The Big Melt Out
50-degree high temperatures across the Central Interior are accelerating snow melt and transitioning rivers toward break up.
Rapid melting of Fairbanks deepest snowpack in 30 years has submerged some city streets.
“Its been a pretty dramatic spring so far,” said City of Fairbanks Mayor Jim Matherly at a city council meeting Monday night.
“Unfortunately there are more trouble spots in town than we have employees or equipment,” he said.
City Public works director Jeff Jacobsen said, “We are basically having to steam open every storm drain in the city and some of them have taken up to 5 days to thaw one drain out.”
Jacobsen blames the unprecedented heavy rain that fell in Fairbanks on the day after Christmas.
“We did not anticipate having out main storm drains frozen solid.”
Four months later, that’s resulted in standing melt water in some locations.
“You can see what happened on Cowles Street with the main line there frozen, there is a huge lake that crosses all lanes of traffic, right past the hospital and near the Chief Andrew Isaac Clinic.”

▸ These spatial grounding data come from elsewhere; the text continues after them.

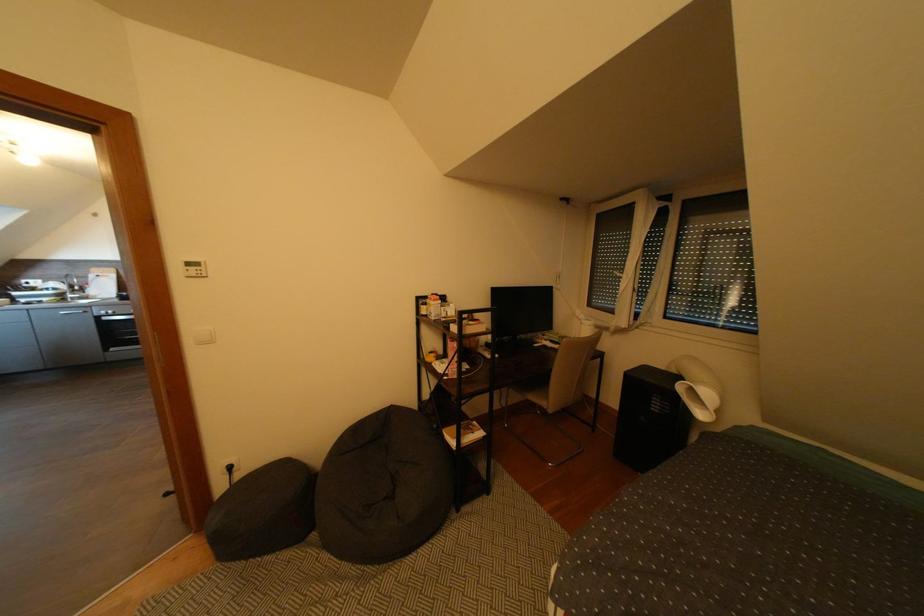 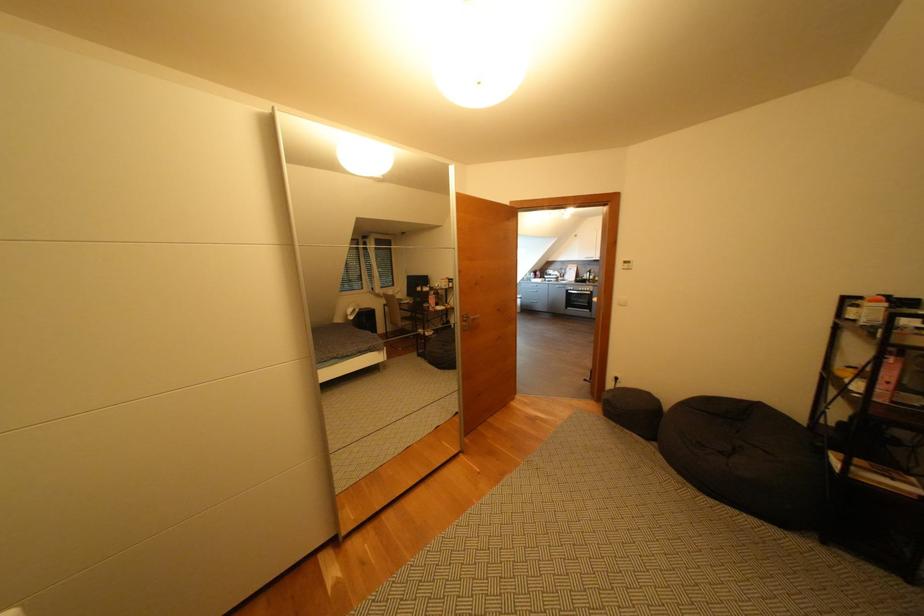 Question: The images are taken continuously from a first-person perspective. In which direction is your viewpoint rotating?

Choices:
 (A) Left
 (B) Right
 (C) Up
 (D) Down

Answer: (A) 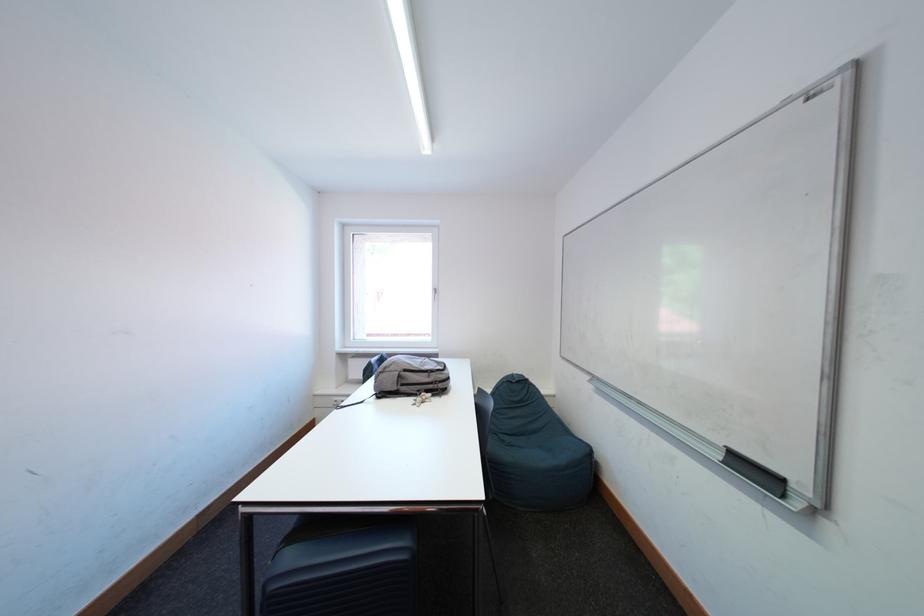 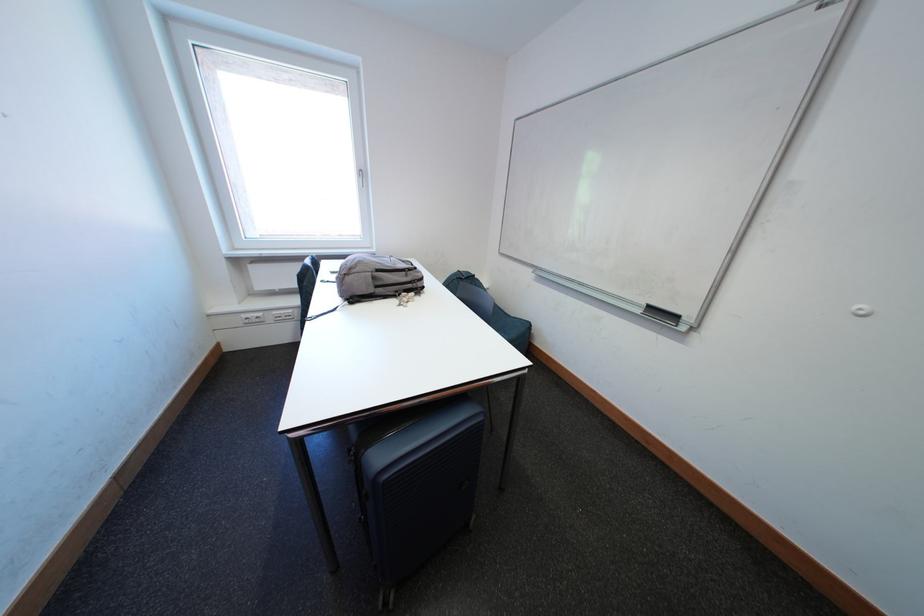 Where in the second image is the point corresponding to (x=428, y=394) from the first image?

(406, 294) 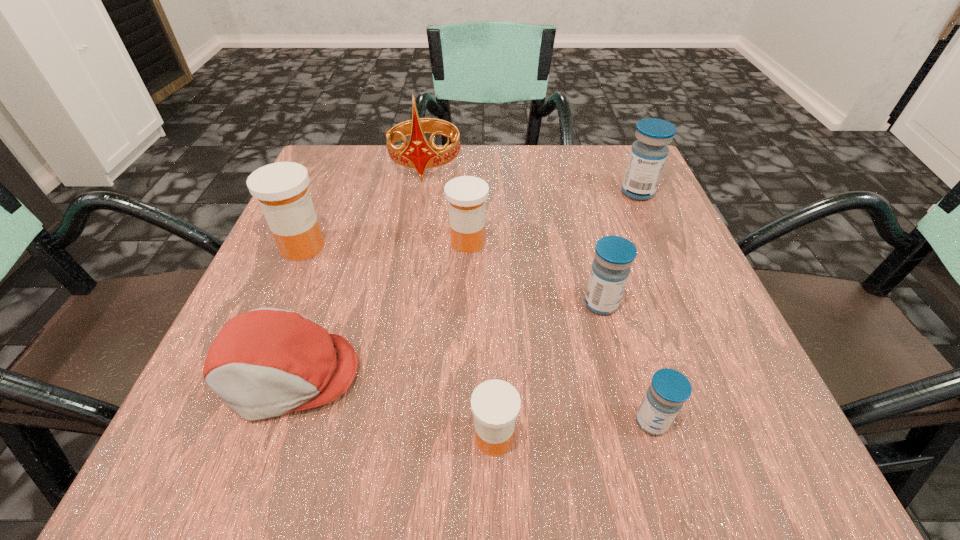 You are a GUI agent. You are given a task and a screenshot of the screen. Output one action in this format:
    pyautogui.click(x=<x>, y=<y>)
    Task: Click on the smallest blue medicine
    The image size is (960, 540).
    Given the screenshot: What is the action you would take?
    pyautogui.click(x=669, y=389)

What are the coordinates of `the smallest orange medicine` in the screenshot? It's located at (495, 404).

Where is `vacant area situated 0.280m on the front-facing side of the tallest object`? This screenshot has height=540, width=960. vacant area situated 0.280m on the front-facing side of the tallest object is located at coordinates (406, 276).

Where is `vacant space located on the front of the rightmost medicine`? This screenshot has width=960, height=540. vacant space located on the front of the rightmost medicine is located at coordinates (663, 251).

At what (x,y) coordinates should I click in order to perform the action: click on vacant region located 0.300m on the label of the leftmost orange medicine. Please return your answer as a coordinate pair (x, y). The width and height of the screenshot is (960, 540). Looking at the image, I should click on (489, 246).

Locate an element on the screen. vacant space located on the label of the second biggest orange medicine is located at coordinates (546, 242).

Locate an element on the screen. Image resolution: width=960 pixels, height=540 pixels. vacant space located 0.350m on the back of the second biggest blue medicine is located at coordinates (568, 177).

Locate an element on the screen. This screenshot has height=540, width=960. free space located 0.060m on the front-facing side of the red cap is located at coordinates (254, 471).

Identify the location of free region located on the back of the nearest blue medicine. (612, 284).

This screenshot has width=960, height=540. In order to click on tiara located at the far edge in this screenshot , I will do `click(420, 154)`.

Jacobsen cautioned drivers about large potholes opening up in pavement underlying meltwater puddles. He says the city just spent 25 thousand dollars to rent additional boiler and vacuum trucks to thaw pipes and suck up meltwater. He says April public works costs are projected to top 230 thousand dollars, the latest of several months in a row during which the city has racked up high costs related to snow and ice removal.
“We have worked our temp operators non-stop since the middle of December. From that period until last Friday we had a night crew working also, and there were only 3 weekends since December that they had off, so they had been working 50 hours, 60 hours and now the last 2 weeks, 70 hours.”

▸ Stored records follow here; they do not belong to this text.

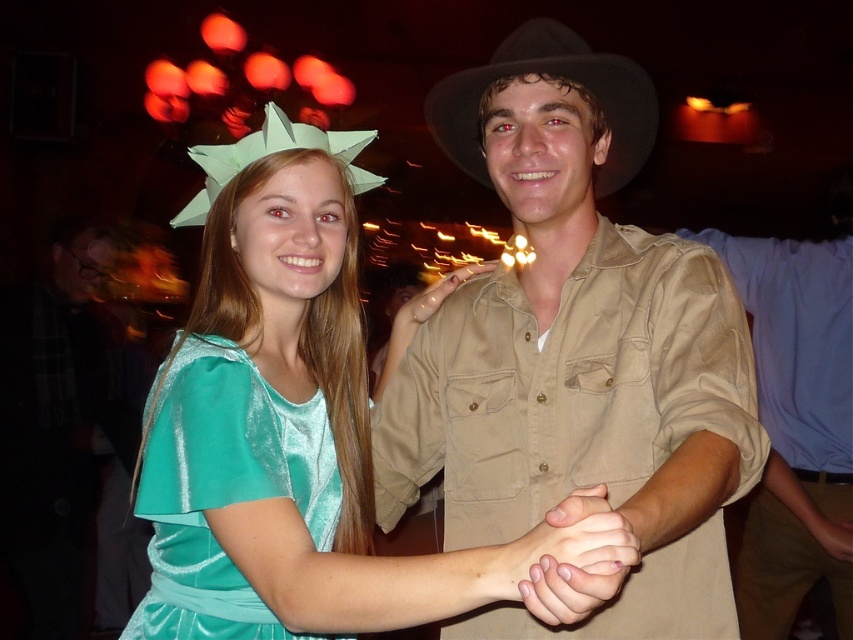 Question: Does shiny teal dress at center have a smaller size compared to black felt fedora at center?

Choices:
 (A) yes
 (B) no

Answer: (B)

Question: Considering the relative positions of satin tan shirt at center and black felt fedora at center in the image provided, where is satin tan shirt at center located with respect to black felt fedora at center?

Choices:
 (A) above
 (B) below

Answer: (B)

Question: Which point is farther to the camera?

Choices:
 (A) (599, 504)
 (B) (712, 572)
 (C) (207, 529)
 (D) (585, 52)

Answer: (D)

Question: Is satin tan shirt at center wider than pale skin/soft flesh at center?

Choices:
 (A) no
 (B) yes

Answer: (B)

Question: Which object appears closest to the camera in this image?

Choices:
 (A) shiny teal dress at center
 (B) pale skin/soft flesh at center
 (C) black felt fedora at center

Answer: (B)

Question: Among these points, which one is farthest from the camera?

Choices:
 (A) (619, 525)
 (B) (164, 522)
 (C) (642, 156)
 (D) (503, 285)

Answer: (C) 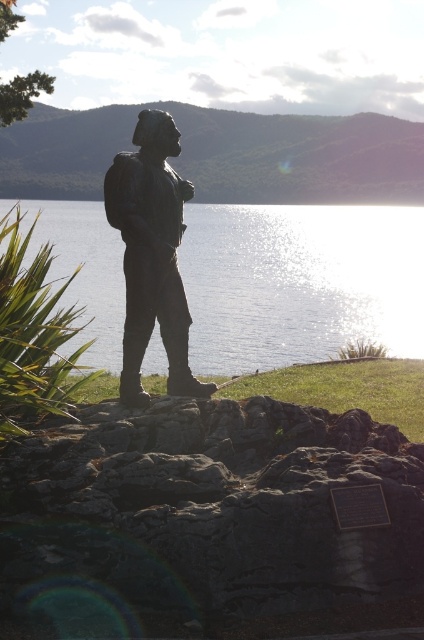 Does glistening metallic water at center lie behind bronze statue at center?

That is True.

Is glistening metallic water at center shorter than bronze statue at center?

In fact, glistening metallic water at center may be taller than bronze statue at center.

Does point (368, 260) come behind point (158, 307)?

Yes, point (368, 260) is behind point (158, 307).

Where is `glistening metallic water at center`? Image resolution: width=424 pixels, height=640 pixels. glistening metallic water at center is located at coordinates (300, 282).

From the picture: Between rough textured rock at center and glistening metallic water at center, which one has more height?

glistening metallic water at center is taller.

Between rough textured rock at center and glistening metallic water at center, which one is positioned lower?

rough textured rock at center is lower down.

Which is behind, point (365, 563) or point (381, 305)?

Positioned behind is point (381, 305).

Image resolution: width=424 pixels, height=640 pixels. I want to click on rough textured rock at center, so click(x=203, y=515).

Is rough textured rock at center taller than bronze statue at center?

Incorrect, rough textured rock at center's height is not larger of bronze statue at center's.

How much distance is there between rough textured rock at center and bronze statue at center?

rough textured rock at center and bronze statue at center are 1.15 meters apart from each other.

Which is in front, point (339, 442) or point (175, 301)?

Positioned in front is point (339, 442).

Where is `rough textured rock at center`? Image resolution: width=424 pixels, height=640 pixels. rough textured rock at center is located at coordinates (203, 515). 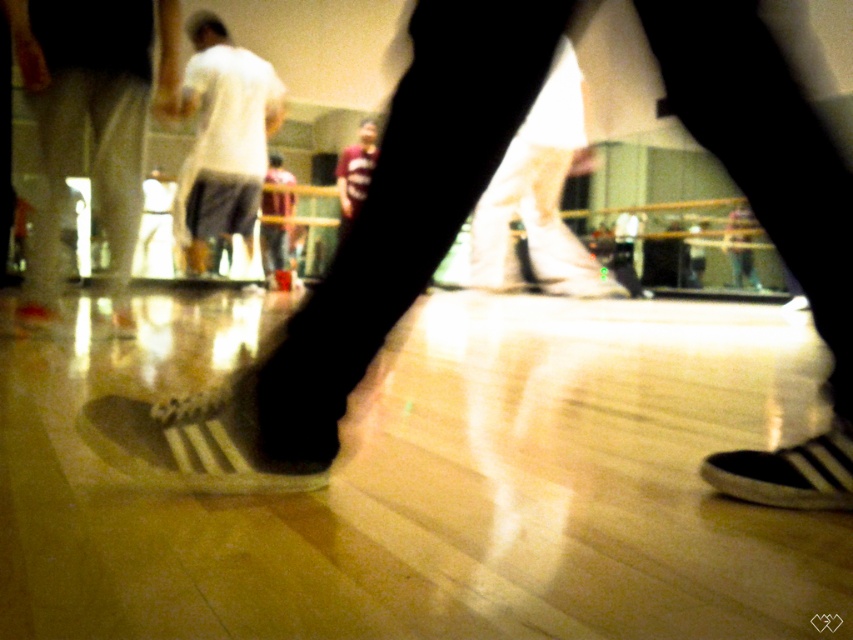 This screenshot has width=853, height=640. What do you see at coordinates (223, 140) in the screenshot?
I see `white matte shirt at center` at bounding box center [223, 140].

Does white matte shirt at center have a lesser width compared to maroon jersey at center?

No.

Find the location of a particular element. The width and height of the screenshot is (853, 640). white matte shirt at center is located at coordinates (223, 140).

You are a GUI agent. You are given a task and a screenshot of the screen. Output one action in this format:
    pyautogui.click(x=<x>, y=<y>)
    Task: Click on the white matte shirt at center
    Image resolution: width=853 pixels, height=640 pixels.
    Given the screenshot: What is the action you would take?
    pyautogui.click(x=223, y=140)

Does point (375, 156) lie behind point (265, 195)?

No, (375, 156) is in front of (265, 195).

Which is above, maroon jersey at center or reddish-brown leather jacket at center?

maroon jersey at center is above.

Which is in front, point (366, 170) or point (271, 170)?

Point (366, 170)

This screenshot has height=640, width=853. What are the coordinates of `maroon jersey at center` in the screenshot? It's located at (355, 172).

Which is above, white matte sneakers at center or black suede shoe at lower right?

Positioned higher is white matte sneakers at center.

Does white matte sneakers at center appear on the right side of black suede shoe at lower right?

No, white matte sneakers at center is not to the right of black suede shoe at lower right.

Does point (57, 150) come closer to viewer compared to point (804, 468)?

No.

This screenshot has height=640, width=853. I want to click on white matte sneakers at center, so [83, 125]. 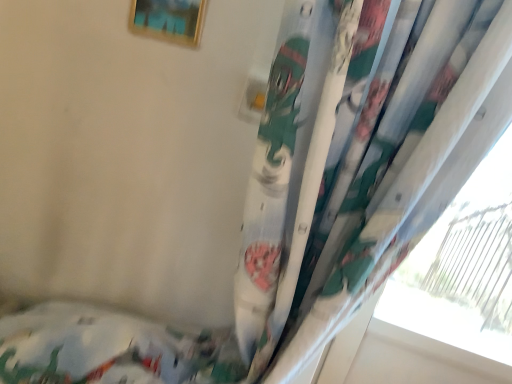 Question: Does white cotton bed at lower left have a lesser height compared to gold metallic picture frame at upper center?

Choices:
 (A) no
 (B) yes

Answer: (A)

Question: Is white cotton bed at lower left further to the viewer compared to gold metallic picture frame at upper center?

Choices:
 (A) no
 (B) yes

Answer: (B)

Question: Is white cotton bed at lower left to the left of gold metallic picture frame at upper center from the viewer's perspective?

Choices:
 (A) no
 (B) yes

Answer: (B)

Question: From the image's perspective, is white cotton bed at lower left over gold metallic picture frame at upper center?

Choices:
 (A) no
 (B) yes

Answer: (A)

Question: Is gold metallic picture frame at upper center at the back of white cotton bed at lower left?

Choices:
 (A) no
 (B) yes

Answer: (A)

Question: Does white cotton bed at lower left have a smaller size compared to gold metallic picture frame at upper center?

Choices:
 (A) yes
 (B) no

Answer: (B)

Question: From the image's perspective, is gold metallic picture frame at upper center beneath white cotton bed at lower left?

Choices:
 (A) no
 (B) yes

Answer: (A)

Question: Is gold metallic picture frame at upper center at the left side of white cotton bed at lower left?

Choices:
 (A) no
 (B) yes

Answer: (A)

Question: Considering the relative positions of gold metallic picture frame at upper center and white cotton bed at lower left in the image provided, is gold metallic picture frame at upper center behind white cotton bed at lower left?

Choices:
 (A) yes
 (B) no

Answer: (B)

Question: Is gold metallic picture frame at upper center completely or partially outside of white cotton bed at lower left?

Choices:
 (A) yes
 (B) no

Answer: (A)

Question: Can you confirm if gold metallic picture frame at upper center is thinner than white cotton bed at lower left?

Choices:
 (A) yes
 (B) no

Answer: (A)

Question: From a real-world perspective, is gold metallic picture frame at upper center located beneath white cotton bed at lower left?

Choices:
 (A) no
 (B) yes

Answer: (A)

Question: In the image, is gold metallic picture frame at upper center positioned in front of or behind white cotton bed at lower left?

Choices:
 (A) front
 (B) behind

Answer: (A)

The city is hoping to cover some of its costs with state funds made available through a disaster declaration issued by the governor following Christmas New Years’ time frame storms.
Meanwhile, the warm weather is also beginning to deteriorate river ice. During a weekly break up teleconference for the Yukon River region Monday, National Weather Service hydrologist Ed Plumb pointed to areas of open water, and water on ice on the Tanana River and smaller drainages.
“Especially between like Delta and almost down to Fairbanks,” said Plumb.
Plumb says the Weather Service continues to look at the possibility of a dynamic break up conducive to ice jam flooding, given the recent transition from what had been cooler than normal temperatures.
“We switched to this sort of warmer than normal pattern over much of the area.”
Plum says the upper Yukon River in Canada remains solid and snow covered but downstream, Eagle area resident Andy Bassich reported a layer of water between the snow and underlying ice, adding that drilling holes in the ice revealed changing conditions.
“Last week at this time the ice was very hard, when I was drilling today the ice was feeling much softer and in fact the second hole that I drilled where the ice was deeper, the ice felt extremely soft, so that candling effect is starting to happen.”
Bassich says conditions appear much different than in years when there was ice jam flooding.
“In 2009 around this time when we had the bad flooding, I had to put extensions on my auger and in one place I never even got through the ice with an extension, so I feel pretty good seeing that the ice is staring to soften up, and I feel pretty good that we are only at 27 to 30 inches of ice right now, so I think when the ice moves through here it’s going to break up ok.”
Looking across the broader region, it’s hard to forecast whether rivers will break up or mush out according to Alaska Division of Homeland Security and Emergency Management spokesperson Jeremy Zidek.
“In 2012 we had an above average flood potential with very little flooding, but in 2013 we had an above average flood potential with flooding all across the state, Galena being the hardest hit so, the above average flood potential doesn’t mean for certain that we are going to flood, but it really raises our level of concern at the state’s emergency management agency.”
Zidek urges river community residents to err on the safe side and be prepared for the worst.
“So any steps that people can take right now, even if that’s just filling up a couple water containers or taking some critical documents and gathering them together can really make the world of difference when that disaster event occurs.”